Personal information
- Full name: Krzysztof Rusinek
- Date of birth: 31 July 1981 (age 44)
- Place of birth: Gdańsk, Poland
- Height: 1.79 m (5 ft 10 in)
- Position: Forward

Team information
- Current team: Tylko Lechia Gdańsk (caretaker)

Youth career
- 0000–2000: Lechia Gdańsk

Senior career*
- Years: Team / Apps / (Gls)
- 2000–2002: Lechia-Polonia Gdańsk / 20 / (6)
- 2002–2003: Arka Gdynia / 28 / (3)
- 2003–2004: Gryf Wejherowo
- 2004–2006: Lechia Gdańsk / 60 / (13)
- 2007: Śląsk Wrocław / 6 / (0)
- 2007–2008: GKS Jastrzębie / 23 / (2)
- 2008–2009: Kotwica Kołobrzeg / 34 / (8)
- 2009: Flota Świnoujście / 13 / (1)
- 2010: Olimpia Grudziądz / 13 / (1)
- 2010: Chojniczanka Chojnice / 12 / (2)
- 2011–2012: Cartusia Kartuzy / 43 / (8)
- 2012–2013: Kaszubia Kościerzyna / 30 / (0)
- 2013–2016: Bałtyk Gdynia / 68 / (19)
- 2016–2021: GTS Goszyn / 68 / (3)
- 2023–2025: Tylko Lechia Gdańsk / 50 / (45)

Managerial career
- 2017–2019: GTS Goszyn (player-manager)
- 2026–: Tylko Lechia Gdańsk (caretaker)

= Krzysztof Rusinek =

Polish footballer

Krzysztof Rusinek (born 31 July 1981) is a Polish football manager and former professional player who played as a forward. He is currently the caretaker manager of regional league club Tylko Lechia Gdańsk.

During his playing career, he was never prolific, scoring roughly only once every six games, however he continued to feature for many teams in the second and third Polish divisions. Despite never managing to play in the Ekstraklasa, Poland's top footballing division, he spent many seasons in the I liga, playing a total of 127 appearances and scoring 11 goals in the second tier. He notably played in the I liga with Lechia-Polonia Gdańsk, Arka Gdynia, Lechia Gdańsk, Śląsk Wrocław, GKS Jastrzębie, and Flota Świnoujście.

==Career==

===Playing===

Rusinek started his footballing career with Lechia Gdańsk, progressing to the first team (then known as Lechia-Polonia Gdańsk) in 2000. Rusinek's professional debut came on 9 August 2000 in a Polish Cup game against Polonia Lidzbark Warmiński, Rusinek coming off the bench in the second half and scoring 2 goals as Lechia beat Polonia 4–1. In his first season with the first team Rusinek went on to make 5 more appearances in the league, and scored one league goal. During his second season with Lechia-Polonia Rusinek became a more important player within the first team. He made 15 league appearances and scored 5 league goals during the 2001–02 season in which Lechia-Polonia struggled and faced relegation to the IV liga. At the end of the season Lechia-Polonia were dissolved, leading to Rusinek's contract being terminated.

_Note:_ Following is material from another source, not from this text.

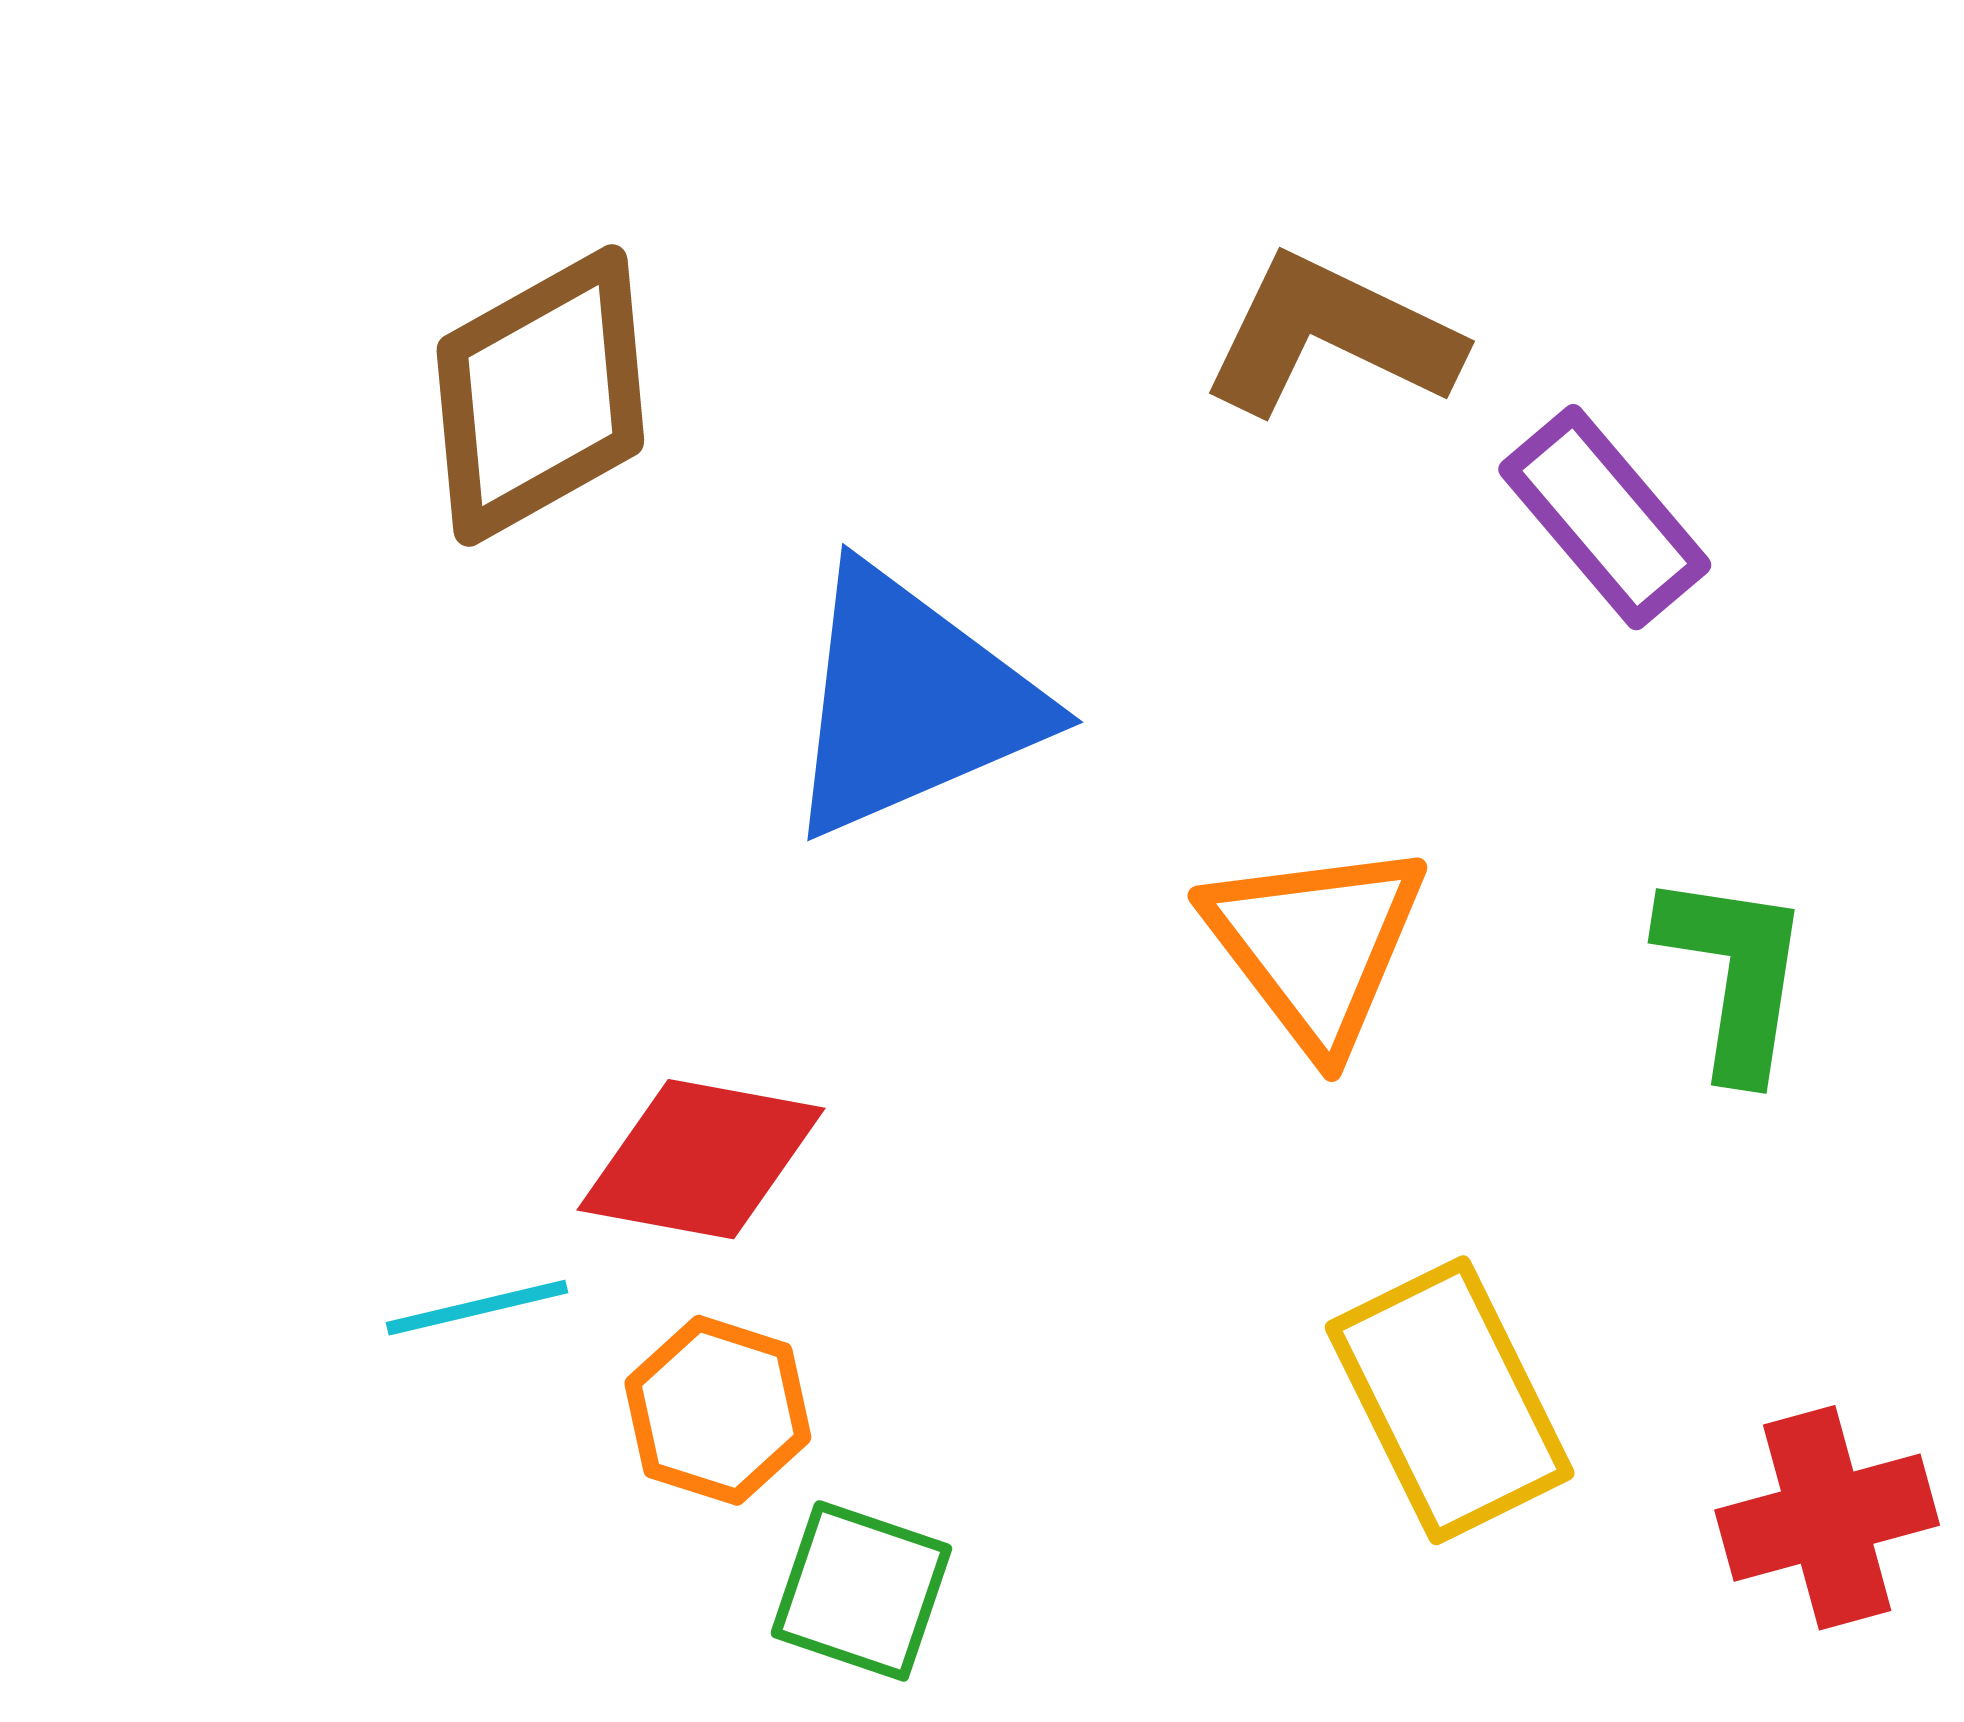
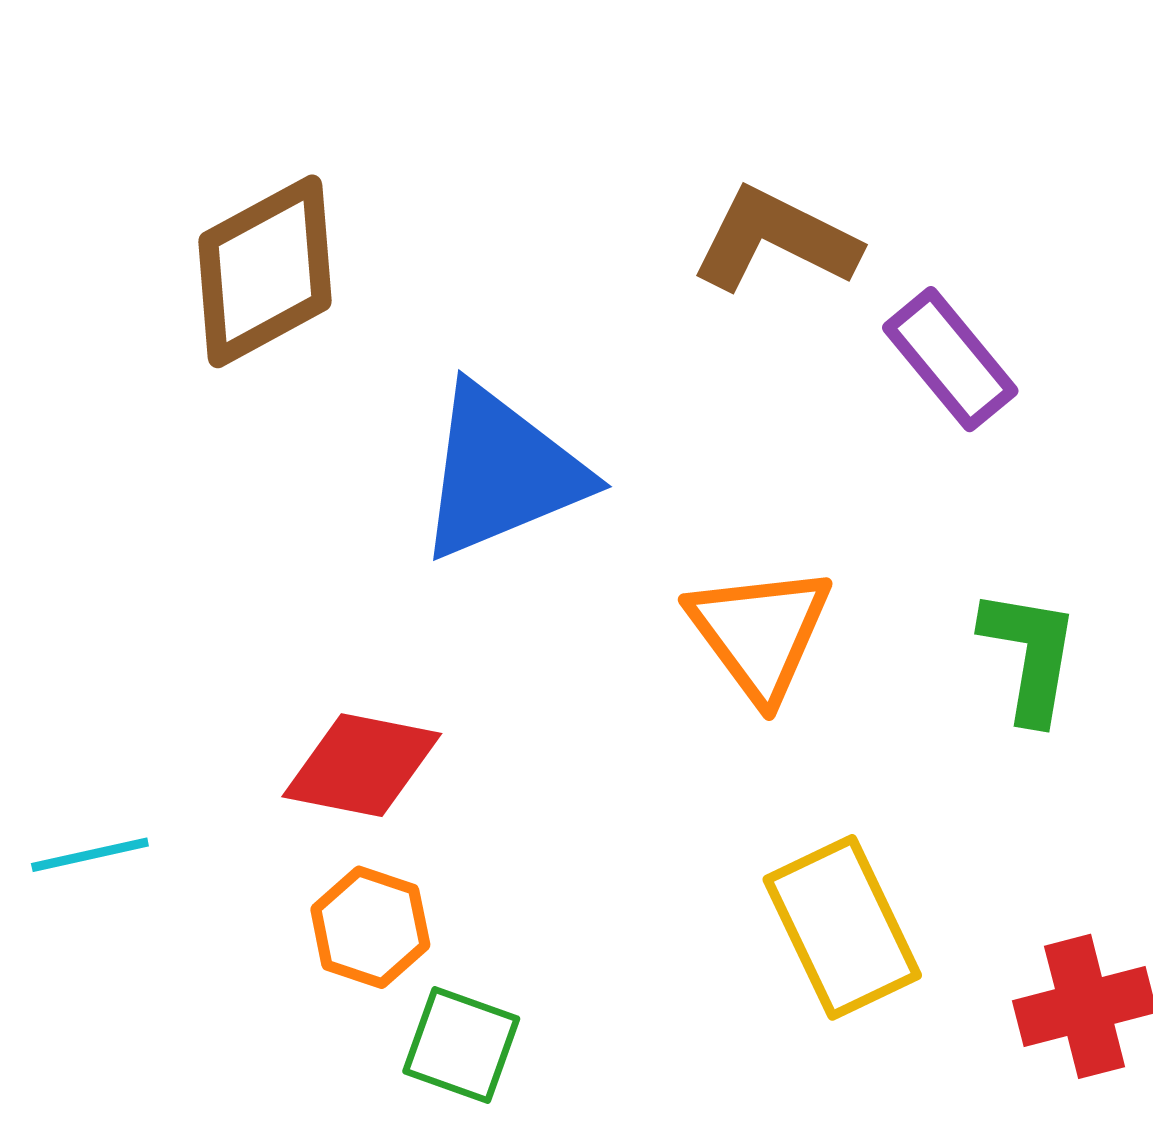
cyan line: (477, 1308) -> (90, 855), moved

Rusinek opted to join Lechia's main rivals, Arka Gdynia, for the 2002–03 season. He made his Arka debut and scored his first Arka goal on 3 August 2002, playing against Hetman Zamość. Despite the strong start with Arka, he would only go on to score 2 more goals in the next 27 league appearances during the rest of the season. At the end of the season Rusinek joined Gryf Wejherowo. While it is not known how many games he made with Gryf over the season it is known that he was one of the leagues highest goal scorers, scoring 11 goals during his time with the club.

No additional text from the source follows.